The Cleveland Shade Tree Board had held a contest to find the largest tree in Cleveland and promote the importance of giving trees the chance to grow. The winner was to be the location of the Arbor Day event where the city would also celebrate Cleveland being named a “Tree Trifecta” city.

State Rep. Kevin Brooks came up with the term for a city earning the three tree-related titles of “Tree City USA,” “Tree Line USA” and “Tree Campus USA” by the Arbor Day Foundation. The foundation recognized the city of Cleveland, Cleveland Utilities and Cleveland State Community College respectively with those honors.
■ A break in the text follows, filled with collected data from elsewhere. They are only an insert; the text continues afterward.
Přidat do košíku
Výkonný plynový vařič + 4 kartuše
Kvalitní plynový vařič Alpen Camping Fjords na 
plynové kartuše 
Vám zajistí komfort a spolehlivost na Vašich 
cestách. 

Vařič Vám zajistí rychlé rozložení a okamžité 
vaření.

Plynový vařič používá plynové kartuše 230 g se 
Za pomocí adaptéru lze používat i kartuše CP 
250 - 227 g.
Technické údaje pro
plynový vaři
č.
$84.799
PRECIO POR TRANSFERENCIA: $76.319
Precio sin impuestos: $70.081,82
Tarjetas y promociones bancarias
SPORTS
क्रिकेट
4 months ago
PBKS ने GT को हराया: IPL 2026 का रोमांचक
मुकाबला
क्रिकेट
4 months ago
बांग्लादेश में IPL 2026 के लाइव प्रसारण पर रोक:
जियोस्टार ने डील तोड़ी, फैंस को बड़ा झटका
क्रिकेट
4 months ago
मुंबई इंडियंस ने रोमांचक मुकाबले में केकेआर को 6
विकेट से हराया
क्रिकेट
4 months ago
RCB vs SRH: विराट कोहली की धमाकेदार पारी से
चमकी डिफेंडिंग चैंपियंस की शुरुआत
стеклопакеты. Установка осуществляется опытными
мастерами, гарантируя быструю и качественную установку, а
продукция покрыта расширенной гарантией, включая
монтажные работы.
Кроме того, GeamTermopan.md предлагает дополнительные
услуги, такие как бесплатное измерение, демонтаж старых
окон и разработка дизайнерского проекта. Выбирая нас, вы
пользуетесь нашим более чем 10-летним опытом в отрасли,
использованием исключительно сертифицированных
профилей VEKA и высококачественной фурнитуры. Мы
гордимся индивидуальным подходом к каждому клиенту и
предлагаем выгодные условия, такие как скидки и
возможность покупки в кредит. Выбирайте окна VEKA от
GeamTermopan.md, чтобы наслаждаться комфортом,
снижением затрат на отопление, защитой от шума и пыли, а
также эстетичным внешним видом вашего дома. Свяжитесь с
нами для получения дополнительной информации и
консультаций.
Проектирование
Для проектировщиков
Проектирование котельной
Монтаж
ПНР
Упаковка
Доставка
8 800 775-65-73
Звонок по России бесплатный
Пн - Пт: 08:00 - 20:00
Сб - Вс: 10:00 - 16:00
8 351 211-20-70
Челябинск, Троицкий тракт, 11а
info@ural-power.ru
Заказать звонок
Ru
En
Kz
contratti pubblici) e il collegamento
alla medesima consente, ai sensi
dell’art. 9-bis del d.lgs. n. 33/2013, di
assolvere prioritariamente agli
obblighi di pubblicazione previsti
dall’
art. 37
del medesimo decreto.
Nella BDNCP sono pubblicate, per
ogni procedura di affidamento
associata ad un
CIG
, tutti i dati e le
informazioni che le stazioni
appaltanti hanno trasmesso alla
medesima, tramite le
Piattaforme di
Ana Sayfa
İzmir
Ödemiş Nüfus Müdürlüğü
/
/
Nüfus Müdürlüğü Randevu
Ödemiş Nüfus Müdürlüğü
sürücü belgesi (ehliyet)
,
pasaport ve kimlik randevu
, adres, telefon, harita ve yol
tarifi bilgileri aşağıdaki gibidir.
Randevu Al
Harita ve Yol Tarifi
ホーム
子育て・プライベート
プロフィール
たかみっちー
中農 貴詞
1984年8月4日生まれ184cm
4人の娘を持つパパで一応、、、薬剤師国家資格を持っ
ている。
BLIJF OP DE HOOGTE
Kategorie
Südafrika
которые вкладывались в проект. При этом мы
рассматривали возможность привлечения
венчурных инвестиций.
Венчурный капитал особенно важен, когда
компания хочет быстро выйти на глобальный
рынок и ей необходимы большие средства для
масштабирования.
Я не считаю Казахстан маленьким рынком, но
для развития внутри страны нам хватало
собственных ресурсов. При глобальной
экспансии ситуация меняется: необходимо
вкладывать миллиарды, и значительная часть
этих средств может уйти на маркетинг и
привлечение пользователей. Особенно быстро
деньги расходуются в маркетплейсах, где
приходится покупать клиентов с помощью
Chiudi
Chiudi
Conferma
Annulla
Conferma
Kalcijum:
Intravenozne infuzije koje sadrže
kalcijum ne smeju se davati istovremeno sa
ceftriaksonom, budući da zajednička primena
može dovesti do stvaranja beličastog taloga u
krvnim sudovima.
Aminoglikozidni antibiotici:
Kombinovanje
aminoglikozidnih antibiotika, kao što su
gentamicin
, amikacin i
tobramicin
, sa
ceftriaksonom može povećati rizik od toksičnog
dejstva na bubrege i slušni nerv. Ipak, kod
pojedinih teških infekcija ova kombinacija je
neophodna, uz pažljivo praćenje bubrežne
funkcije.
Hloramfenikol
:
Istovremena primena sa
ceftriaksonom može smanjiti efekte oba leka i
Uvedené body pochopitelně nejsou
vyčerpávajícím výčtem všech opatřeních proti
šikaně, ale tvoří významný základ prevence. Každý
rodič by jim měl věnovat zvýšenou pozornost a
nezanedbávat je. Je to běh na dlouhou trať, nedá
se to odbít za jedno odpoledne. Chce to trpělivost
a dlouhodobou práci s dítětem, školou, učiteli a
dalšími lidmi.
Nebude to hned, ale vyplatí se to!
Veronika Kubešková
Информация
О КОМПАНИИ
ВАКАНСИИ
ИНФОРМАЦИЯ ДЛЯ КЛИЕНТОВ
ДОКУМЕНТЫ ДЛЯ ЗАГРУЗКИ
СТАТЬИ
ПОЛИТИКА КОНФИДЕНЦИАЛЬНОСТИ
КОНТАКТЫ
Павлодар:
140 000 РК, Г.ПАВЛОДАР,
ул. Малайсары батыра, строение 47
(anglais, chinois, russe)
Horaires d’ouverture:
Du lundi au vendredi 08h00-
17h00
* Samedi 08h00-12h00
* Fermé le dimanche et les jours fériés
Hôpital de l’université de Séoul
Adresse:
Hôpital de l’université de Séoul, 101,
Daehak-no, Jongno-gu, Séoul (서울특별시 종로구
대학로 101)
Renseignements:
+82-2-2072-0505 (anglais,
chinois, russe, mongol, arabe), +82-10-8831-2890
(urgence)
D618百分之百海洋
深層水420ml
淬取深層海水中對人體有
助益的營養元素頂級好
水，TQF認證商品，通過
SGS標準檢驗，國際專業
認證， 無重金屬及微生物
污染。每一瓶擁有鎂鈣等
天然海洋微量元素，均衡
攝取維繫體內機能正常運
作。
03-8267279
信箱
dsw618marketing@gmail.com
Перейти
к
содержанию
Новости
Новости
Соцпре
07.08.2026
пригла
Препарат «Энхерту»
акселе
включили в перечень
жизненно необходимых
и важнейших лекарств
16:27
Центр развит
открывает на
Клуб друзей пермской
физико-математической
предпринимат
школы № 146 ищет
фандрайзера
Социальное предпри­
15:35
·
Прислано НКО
The winning tree stood at 3635 North Ocoee St., near the intersection of North Ocoee Street, Blythe Ferry Road and Ocoee Crossing, and in the front yard of City Councilman Dale Hughes. The largest tree out of 21 entries in the Shade Tree Board’s “Big Old Tree” contest was a 130-foot-tall red oak with a branch spread of 108 feet and a trunk circumference of about 19 feet.

Urban Forester Dan Hartman said he believed it had been planted in 1813, making it 200 years old.

Shade tree board chair Janice Cheek said she was glad the tree just so happened to be along a street that gets a lot of traffic.

“I was so excited because it was a tree I’ve passed most every day,” Cheek said as she raised her voice to drown out the cars and motorcycles on the road behind her.

The board plans to place a banner in front of the tree so passersby can see the tree named the city’s largest.

As the owner of the property on which the “Big Old Tree” was located, City Councilman Dale Hughes accepted a plaque and a $500 prize from Cheek and Cleveland Mayor Tom Rowland.

Hughes said he was planning to donate $250 of the prize to the Shade Tree Board and $250 to Great Strides, an initiative of the Cystic Fibrosis Foundation to raise money for research about the disease.

The day before the event, John Thomason of ABC Tree Service said a crew from the company had removed broken limbs from the tree “as a service in advance of the ceremony.” 

Attendees of the Arbor Day event, including Cleveland City government officials, the Bradley County mayor, members of the Shade Tree Board and members of the general public, then turned their attention to the “Tree Trifecta” announcement.

Hartman said that, to his knowledge, Cleveland was one of only 16 cities to have met the requirements to be able to say they have “Tree Trifectas.” 

“That’s something we should be very proud of,” Hartman said.

Cleveland was awarded a new flag for this year’s “Tree City USA” title, which Rowland said will fly near the courthouse downtown.

The city of Cleveland holds an Arbor Day celebration each year, which is one of the requirements necessary to be named a “Tree City USA.”

Cheek said the shade tree board hopes to continue the “Big Old Tree” contest each year and that the locations for future Arbor Day celebrations will depend on future contest winners.